INSTRUCTIONS TO FOLLOW: If a line of the material holds the string "Ency", please copy it.

MATERIAL FOR THIS TASK:
......
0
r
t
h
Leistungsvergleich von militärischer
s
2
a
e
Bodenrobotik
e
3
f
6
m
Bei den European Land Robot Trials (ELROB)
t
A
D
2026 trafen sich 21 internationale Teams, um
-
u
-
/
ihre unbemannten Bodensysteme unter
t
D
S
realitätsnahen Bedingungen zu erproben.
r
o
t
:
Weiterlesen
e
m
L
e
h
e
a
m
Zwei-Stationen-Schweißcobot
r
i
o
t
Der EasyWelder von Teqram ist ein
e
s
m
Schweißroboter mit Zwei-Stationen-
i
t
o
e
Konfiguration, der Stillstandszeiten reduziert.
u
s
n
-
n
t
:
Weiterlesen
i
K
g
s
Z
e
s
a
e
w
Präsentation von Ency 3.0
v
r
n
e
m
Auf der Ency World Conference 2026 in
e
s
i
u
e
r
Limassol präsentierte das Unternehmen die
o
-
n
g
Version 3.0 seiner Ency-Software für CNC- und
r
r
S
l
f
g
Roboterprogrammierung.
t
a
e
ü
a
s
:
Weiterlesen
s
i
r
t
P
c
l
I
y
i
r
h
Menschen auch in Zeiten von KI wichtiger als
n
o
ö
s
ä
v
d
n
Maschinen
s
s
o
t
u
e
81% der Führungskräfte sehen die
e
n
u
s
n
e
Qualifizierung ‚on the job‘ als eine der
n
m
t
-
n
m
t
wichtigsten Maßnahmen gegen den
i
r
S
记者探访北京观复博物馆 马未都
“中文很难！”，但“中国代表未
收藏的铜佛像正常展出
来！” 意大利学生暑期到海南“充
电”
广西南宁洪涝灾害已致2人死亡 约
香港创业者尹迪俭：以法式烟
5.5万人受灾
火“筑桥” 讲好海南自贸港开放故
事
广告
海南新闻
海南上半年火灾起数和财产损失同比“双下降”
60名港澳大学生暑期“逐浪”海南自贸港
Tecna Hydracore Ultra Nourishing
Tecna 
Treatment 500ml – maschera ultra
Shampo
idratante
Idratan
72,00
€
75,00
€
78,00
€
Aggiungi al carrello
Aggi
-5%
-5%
......
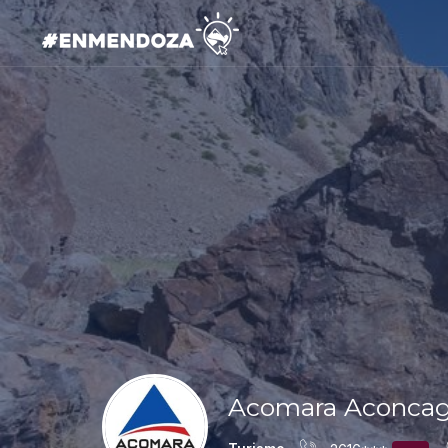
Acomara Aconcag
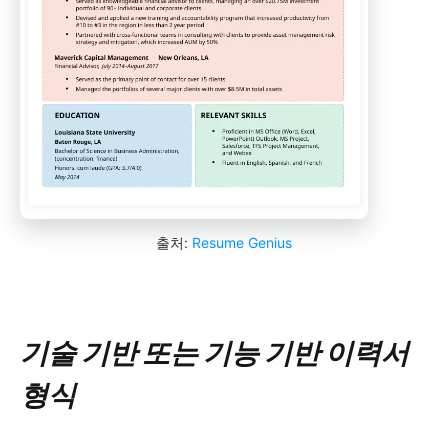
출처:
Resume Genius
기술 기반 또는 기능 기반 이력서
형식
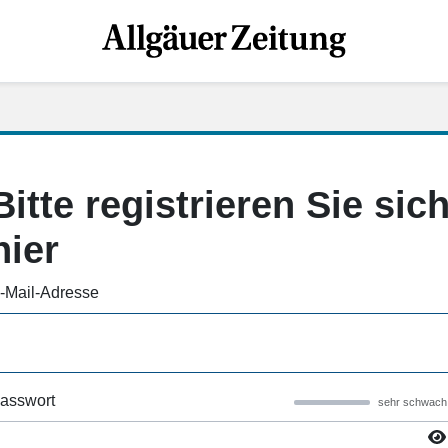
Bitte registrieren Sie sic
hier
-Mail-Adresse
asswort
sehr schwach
......
YOUR RESPONSE:
Präsentation von Ency 3.0
Auf der Ency World Conference 2026 in
Version 3.0 seiner Ency-Software für CNC- und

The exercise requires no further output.